Welcome to our new Weekend Edition, where we will be highlighting curated themed content for your Saturday and Sunday reading pleasure. Think of it as a weekly deep dive into the most perennially popular topics in the world of watches. Plus, a few surprises along the way.
To kick things off, we’re clicking the top pusher on a particular iconic chronograph. You may have noticed that Omega came into the New Year like a rocket with a brand-new Canopus (that’s white) gold Speedmaster boasting an inflation-friendly price tag of $81,000. Never one to let a Speedy-centric event pass us by, we thought this famous timepiece would be the ideal first theme for our inaugural Weekend Edition.
If you’re ready to dig into the archives, scroll to the bottom. For a little more context, read on.
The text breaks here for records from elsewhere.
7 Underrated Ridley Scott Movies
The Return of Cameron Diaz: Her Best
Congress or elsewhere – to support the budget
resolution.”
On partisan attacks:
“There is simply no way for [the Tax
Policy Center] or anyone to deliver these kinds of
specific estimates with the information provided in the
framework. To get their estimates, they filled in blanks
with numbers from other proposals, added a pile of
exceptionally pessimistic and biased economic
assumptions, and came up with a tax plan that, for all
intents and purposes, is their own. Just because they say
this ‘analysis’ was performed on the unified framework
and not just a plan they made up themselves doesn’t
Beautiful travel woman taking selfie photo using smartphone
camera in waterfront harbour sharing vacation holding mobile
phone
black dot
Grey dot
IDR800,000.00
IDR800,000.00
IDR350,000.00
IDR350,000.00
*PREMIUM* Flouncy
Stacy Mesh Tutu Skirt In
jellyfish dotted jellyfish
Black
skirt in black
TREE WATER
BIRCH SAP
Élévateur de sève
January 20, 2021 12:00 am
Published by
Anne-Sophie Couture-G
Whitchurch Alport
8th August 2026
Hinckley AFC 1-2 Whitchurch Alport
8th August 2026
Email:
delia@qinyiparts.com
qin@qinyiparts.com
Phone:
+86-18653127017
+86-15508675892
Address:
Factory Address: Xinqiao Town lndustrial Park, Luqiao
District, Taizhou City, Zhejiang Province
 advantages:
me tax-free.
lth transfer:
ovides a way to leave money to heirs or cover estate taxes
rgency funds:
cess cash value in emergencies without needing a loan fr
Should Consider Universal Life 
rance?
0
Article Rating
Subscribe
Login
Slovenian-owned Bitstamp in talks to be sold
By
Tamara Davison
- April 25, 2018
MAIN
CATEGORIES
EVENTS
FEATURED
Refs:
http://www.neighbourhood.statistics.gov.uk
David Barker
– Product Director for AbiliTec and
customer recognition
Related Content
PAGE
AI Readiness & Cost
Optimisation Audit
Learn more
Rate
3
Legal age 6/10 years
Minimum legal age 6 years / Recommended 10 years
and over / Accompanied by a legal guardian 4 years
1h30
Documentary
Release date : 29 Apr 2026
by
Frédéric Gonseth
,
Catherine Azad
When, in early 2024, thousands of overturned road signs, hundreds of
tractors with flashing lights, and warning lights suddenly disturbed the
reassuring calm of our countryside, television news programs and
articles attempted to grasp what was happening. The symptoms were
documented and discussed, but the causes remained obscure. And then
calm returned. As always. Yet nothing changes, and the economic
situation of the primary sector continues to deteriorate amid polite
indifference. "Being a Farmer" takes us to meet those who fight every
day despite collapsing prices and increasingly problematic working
We talk a lot about the Speedmaster here on the ‘dink. It’s a truly timeless piece, dripping with historical intrigue. You may know it as the Moonwatch, so-named for its trip to with NASA luminaries Neil Armstrong and Buzz Aldrin. The Speedmaster has undergone several iterations in its space-faring history. While the OG Moonwatch, recently upgraded with Omega’s caliber 3861 movement, is still certified for spaceflight, there is also the X-33 – an analog-digital iteration that has been seen on the wrists of astronauts both in real life and on film.
This is a watch with a deep racing heritage that saw its story transformed by the Space Race in the 1950s and ’60s. It’s one of the few “only watch you’ll ever need”-type pieces and is a no-brainer when it comes to recommending a first big watch purchase. The Speedy is the kind of watch that will get nods of respect from collectors novice and expert, and that’s why we love it so. And the hits just keep on coming. At the end of last year, Omega surprised us all with the vintage-meets-modern Speedmaster Chronoscope. And we can’t not mention the Dark Side of the Moon sub-collection – a particular favorite of mine. Speedmasters are numerous (an understatement if there ever was one) and come in all manner of sizes and materials.
It wasn’t as if we needed a special edition Speedmaster to warrant featuring this icon for your weekend consumption – but it certainly didn’t hurt. So, in the spirit of that shiny new chronograph, we’ve assembled a tight list of our favorite Speedmaster stories from HODINKEE past that you can enjoy with your morning coffee after an evening of stargazing.
The stories below bring together historical information, buyer’s guides, and in-depth articles. Here, you’ll find everything from the original Speedmaster to Snoopy to real-life astronauts (doing serious astronaut things). And if you want even more Speedmaster coverage, just hang around the site a little longer, we’ve got countless stories to fill your weekend. Happy reading.
Have you ever wanted to know literally everything about the history of the Speedmaster? Look no further, as Ben Clymer and “Reference Points” maestro Eric Wind walk through the entire history of the watch.
It’s the dilemma every prospective Moonwatch buyer runs into: Hesalite or Sapphire crystal? Enjoy this definitive primer that makes the decision regarding which crystal to buy with your Speedmaster much easier.
We all know it as the Moonwatch, but here Cole Pennington reminds us of the Speedmaster’s racing heritage by taking it out on the racetrack and putting it through its paces. This high-octane video review is one not to miss.
There are many Speedmaster variants out there, including some that feature Snoopy (yes, the Peanuts character) on the dial. But why? Well, in this piece, Jack Forster answers that very question.
The caliber 321 movement is one of the most famous in all of horology. It’s what separates truly valuable vintage Speedmasters from everything else. It’s a movement that was replaced and figured to be gone forever … until it miraculously returned. Jack explains the entire story in a truly exceptional “A Week on the Wrist.”
We were in communication with Earth all the time. We felt at home because we could talk to each other. But we wore the watches and we kept them set to the time of the shifts of the people back in Mission Control. They were on an eight-hour shift. So, there we were on the Moon … but we knew what time it was in Houston, Texas, all the time.